Vagusnerv-Stimulation und Epilepsiechirurgie zeigen Erfolge bei therapieresistenten Patienten
Epilepsien betreffen zu 75 Prozent Kinder und sind eine extrem heterogene Krankheitsgruppe. MRT und Genforschung tragen heute viel zur Ursachenforschung bei. Moderne Antiepileptika ermöglichen es etwa 60 Prozent der Patienten, anfallsfrei zu leben.
Etwa 80.000 Menschen in Österreich leiden an einer Epilepsie. „Die Epilepsien gehören zu den häufigsten neurologischen Erkrankungen”, erläutert Prof. Dr. Bruno Mamoli, Leiter der 2. Neurologischen Abteilung am NKH Rosenhügel. 75 Prozent der Erkrankten sind Kinder.

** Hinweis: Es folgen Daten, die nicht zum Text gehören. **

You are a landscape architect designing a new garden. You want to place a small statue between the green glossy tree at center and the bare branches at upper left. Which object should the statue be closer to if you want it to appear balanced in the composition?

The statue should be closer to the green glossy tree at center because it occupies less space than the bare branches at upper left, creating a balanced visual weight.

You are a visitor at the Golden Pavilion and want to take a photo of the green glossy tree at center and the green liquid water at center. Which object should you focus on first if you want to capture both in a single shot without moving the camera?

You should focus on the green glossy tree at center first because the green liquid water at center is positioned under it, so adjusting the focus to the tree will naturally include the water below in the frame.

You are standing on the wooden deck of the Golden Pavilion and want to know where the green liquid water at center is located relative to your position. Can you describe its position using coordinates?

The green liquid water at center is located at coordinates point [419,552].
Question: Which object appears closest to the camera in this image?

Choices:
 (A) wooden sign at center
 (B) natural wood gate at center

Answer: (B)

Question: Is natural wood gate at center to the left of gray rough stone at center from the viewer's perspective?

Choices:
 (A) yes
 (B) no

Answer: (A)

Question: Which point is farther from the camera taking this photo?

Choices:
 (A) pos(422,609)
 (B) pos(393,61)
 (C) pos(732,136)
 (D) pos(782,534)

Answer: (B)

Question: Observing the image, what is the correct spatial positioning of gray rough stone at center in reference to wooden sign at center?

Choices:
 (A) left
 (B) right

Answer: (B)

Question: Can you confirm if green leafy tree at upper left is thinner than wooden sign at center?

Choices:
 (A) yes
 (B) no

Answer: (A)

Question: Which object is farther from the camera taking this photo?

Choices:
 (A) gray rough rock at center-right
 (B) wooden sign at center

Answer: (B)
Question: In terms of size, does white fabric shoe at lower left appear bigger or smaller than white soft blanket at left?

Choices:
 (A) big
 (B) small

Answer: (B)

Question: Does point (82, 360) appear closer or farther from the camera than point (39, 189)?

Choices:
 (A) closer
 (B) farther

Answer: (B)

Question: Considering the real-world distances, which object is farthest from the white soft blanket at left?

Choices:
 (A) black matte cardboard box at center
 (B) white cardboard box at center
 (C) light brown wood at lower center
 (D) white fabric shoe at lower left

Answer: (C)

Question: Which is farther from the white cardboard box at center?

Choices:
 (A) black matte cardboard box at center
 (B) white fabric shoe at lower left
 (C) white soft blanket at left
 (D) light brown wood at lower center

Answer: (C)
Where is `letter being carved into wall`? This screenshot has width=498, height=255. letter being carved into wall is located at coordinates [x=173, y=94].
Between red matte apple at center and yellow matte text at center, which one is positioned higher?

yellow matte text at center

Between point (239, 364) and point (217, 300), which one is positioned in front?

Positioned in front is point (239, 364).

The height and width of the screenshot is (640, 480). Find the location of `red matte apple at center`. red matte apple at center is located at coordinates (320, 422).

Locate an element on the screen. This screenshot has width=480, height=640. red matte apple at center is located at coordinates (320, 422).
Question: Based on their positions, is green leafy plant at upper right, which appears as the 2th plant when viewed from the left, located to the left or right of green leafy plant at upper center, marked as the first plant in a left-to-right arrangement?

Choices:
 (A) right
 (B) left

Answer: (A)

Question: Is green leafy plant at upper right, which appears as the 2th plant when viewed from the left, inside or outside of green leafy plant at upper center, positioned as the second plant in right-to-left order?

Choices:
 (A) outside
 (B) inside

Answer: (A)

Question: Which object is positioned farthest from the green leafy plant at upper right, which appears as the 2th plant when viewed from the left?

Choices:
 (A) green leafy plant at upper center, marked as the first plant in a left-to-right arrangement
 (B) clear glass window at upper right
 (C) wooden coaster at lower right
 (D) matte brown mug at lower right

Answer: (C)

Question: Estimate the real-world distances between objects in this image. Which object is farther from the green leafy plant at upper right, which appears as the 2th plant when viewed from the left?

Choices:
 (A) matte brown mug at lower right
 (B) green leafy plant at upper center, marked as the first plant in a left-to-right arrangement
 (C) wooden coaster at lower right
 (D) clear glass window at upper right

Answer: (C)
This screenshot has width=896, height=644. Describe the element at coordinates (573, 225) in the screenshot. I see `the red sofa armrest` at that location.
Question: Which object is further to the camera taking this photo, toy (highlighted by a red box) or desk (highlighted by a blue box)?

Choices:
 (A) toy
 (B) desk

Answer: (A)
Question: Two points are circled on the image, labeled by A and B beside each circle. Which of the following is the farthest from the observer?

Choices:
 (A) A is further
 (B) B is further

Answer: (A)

Bis zum Eintritt in die Schule besteht eine relativ hohe Erkrankungsbereitschaft. Ein weiterer Erkrankungsgipfel wird in der Pubertät erreicht. „Die Zeit zwischen 20 und 40 ist relativ ruhig. Einen Anstieg der Erkrankungen gibt es dann wieder bei den über 60jährigen”, sagt Prof. Dr. Martha Feucht, Epileptologin an der Universitätsklinik für Kinder- und Jugendpsychiatrie am AKH Wien.
MRT und Genforschung erleichtern Ursachenforschung
Die Ursachen für die heterogene Krankheitsgruppe der Epilepsien lagen lange Zeit im Dunkeln. „Vor der Magnetresonanztherapie und der Genforschung haben sich viele Epilepsieformen einer Diagnose entzogen”, sagt Feucht.
Heute kann immerhin rund 48 Prozent der Epilepsieerkrankungen eine Ursache zugeordnet werden. In der Neugeborenenperiode und der frühen Kindheit dominieren Hirnentwicklungsstörungen auf genetischer Basis oder aufgrund intrauteriner Schädigungen, metabolische und toxische Ursachen, hypoxische Hirnschäden und Infektionen. Idiopathische Epilepsien manifestieren vor allem in Kindheit und Adoleszenz, während im Alter von 21 bis 40 Jahren Schädel-Hirntraumen oder Infektionen eine Epilepsie begründen. Hirntumore, mesiale Sklerosen oder Substanzabusus spielen zwischen dem 40. und 60. Lebensjahr eine wichtige Rolle bei der Entwicklung einer Epilepsie. Ab dem 60. Lebensjahr stellen Atherosklerosen und degenerative Prozesse des Gehirns die wichtigsten Ursachen dar. „Die Genforschung hat uns gezeigt, dass die Krankheit bei einem größeren Teil der Patienten als bisher angenommen, familiär gehäuft vorkommt und eine genetische Komponente aufweist”, weiß Prof. Dr. Gerhard Bauer, von der Universitätsklinik für Neurologie an der medizinischen Universität Innsbruck.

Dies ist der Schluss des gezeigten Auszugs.